Despite a 2012 royal commission of inquiry finding that the company managers and the board prioritised production and profit over safety, no one has been held accountable for the extremely unsafe conditions in the mine. Pike River had no functional emergency exit, grossly inadequate ventilation and methane gas monitoring, and faulty equipment. It was a gas bomb waiting to go off.
In December 2013, however, the state regulator WorkSafe dropped a planned prosecution of Whittall. In exchange, an unsolicited payment of $3.41 million was made to the victims’ families, which many denounced as “blood money.”

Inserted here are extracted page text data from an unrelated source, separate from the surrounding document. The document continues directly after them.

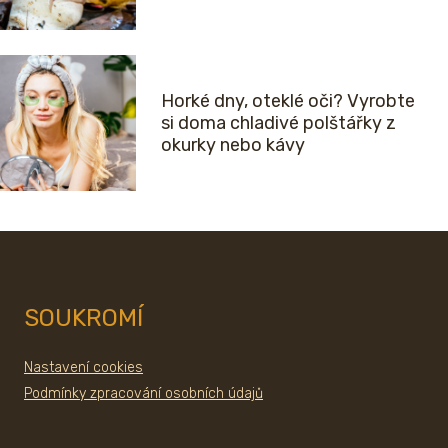
Horké dny, oteklé oči? Vyrobte
si doma chladivé polštářky z
okurky nebo kávy
SOUKROMÍ
Nastavení cookies
Podmínky zpracování osobních údajů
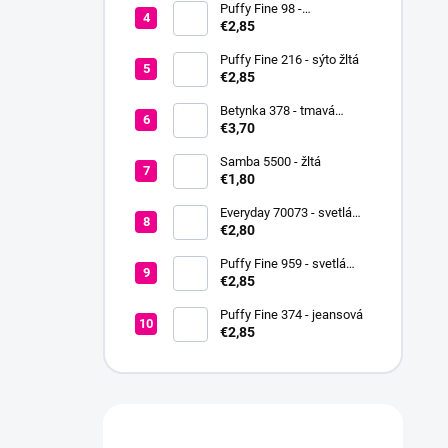
Puffy Fine 98 -
fialovoružová
€2,85
Puffy Fine 216 - sýto žltá
€2,85
Betynka 378 - tmavá
medová
€3,70
Samba 5500 - žltá
€1,80
Everyday 70073 - svetlá
oranžová
€2,80
Puffy Fine 959 - svetlá
béžová
€2,85
Puffy Fine 374 - jeansová
€2,85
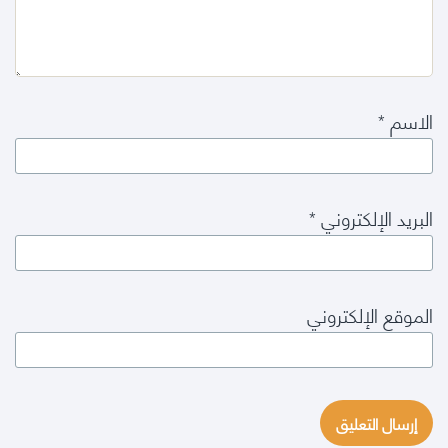
الاسم
*
البريد الإلكتروني
*
الموقع الإلكتروني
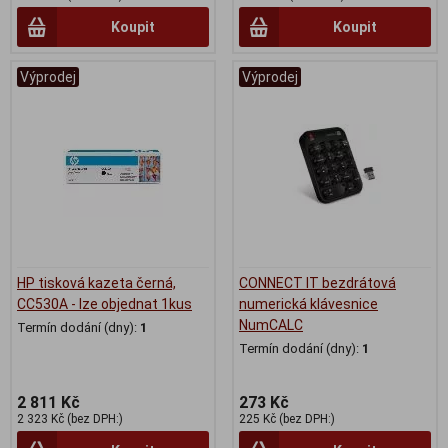
Koupit
Koupit
Výprodej
Výprodej
HP tisková kazeta černá,
CONNECT IT bezdrátová
CC530A - lze objednat 1kus
numerická klávesnice
NumCALC
Termín dodání (dny):
1
Termín dodání (dny):
1
2 811 Kč
273 Kč
2 323 Kč (bez DPH:)
225 Kč (bez DPH:)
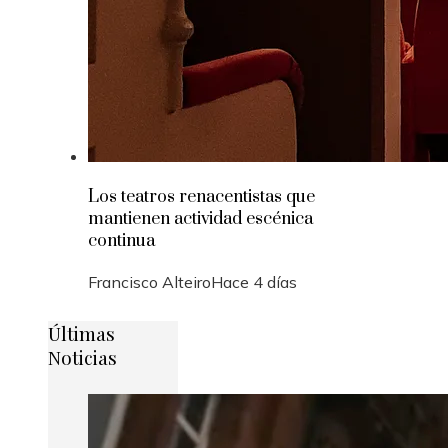
Los teatros renacentistas que
mantienen actividad escénica
continua
Francisco Alteiro
Hace 4 días
Últimas
Noticias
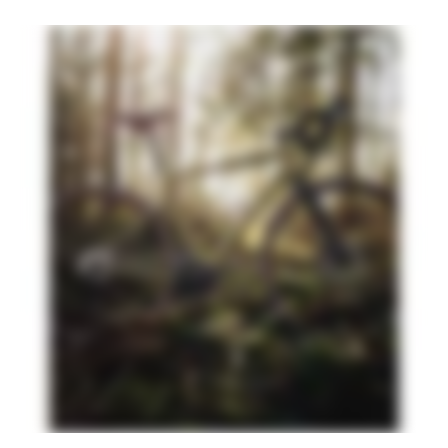
(Europe/UK - Vittoria Terreno Dry,
700x37c)
Front Tire
WTB Riddler Comp, 700x37c
(Europe/UK - Vittoria Terreno Dry,
700x37c)
Rear Tire
WTB Riddler Comp, 700x37c
(Europe/UK - Vittoria Terreno Dry,
700x37c)
COMPONENTS
Handlebar
Cannondale 3, butted 6061 Alloy, 16
deg flare drop
Stem
Cannondale 3, 6061 Alloy, 31.8, 7°
Grips
Cannondale Bar Tape, 3.5mm
Saddle
Cannondale Stage CX
Seatpost
Cannondale 4, 6061 Alloy, 27.2x350mm
EXTRA
Extra 1
Removable fender bridge
※重量は、構成されるフレーム、パーツ、ペイントのカラーに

At a Wellington High Court hearing on April 22, Christopher Harder, a former criminal lawyer who is representing some of the families, questioned why more than a decade later WorkSafe continues to withhold information about the deal—including certain “conditions” demanded by Whittall’s lawyer.
Harder also alleged that the fact that the original copy of a crucial letter sent from Whittall’s lawyer to WorkSafe’s lawyer has apparently disappeared, could constitute evidence of corrupt intent.
The deal was found to be unlawful by the Supreme Court in 2017, but charges were not reinstated against him or anyone else in Pike River Coal. The officials and lawyers responsible for scuttling the prosecution have never been held to account or made to answer questions about the deal.
Successive governments have sought to protect those responsible for the disaster. In 2021 the then Labour Party-led government shut down an operation to re-enter the mine workings and permanently sealed its entrance—despite opposition from the victims’ families and supporters, including mining experts.
This prevented a forensic examination of the underground fan and other equipment. Mines almost never install their main fan underground because of the safety risks involved; the royal commission identified it as a possible source of ignition.
The sealing of the mine also prevented the recovery of the 29 bodies, which remain entombed within.
At Monday’s court hearing, Harder was accompanied by Bernie Monk, whose son Michael died in Pike River, and Carol Rose, whose son Stuart Mudge was killed there. He is also acting on behalf of Dean Dunbar, whose 17-year-old son Joseph died in the disaster.
Harder has applied for disclosure of information relating to correspondence in 2013 between Crown Solicitor Brent Stanaway and Whittall’s lawyer Stuart Grieve arranging the deal to drop charges.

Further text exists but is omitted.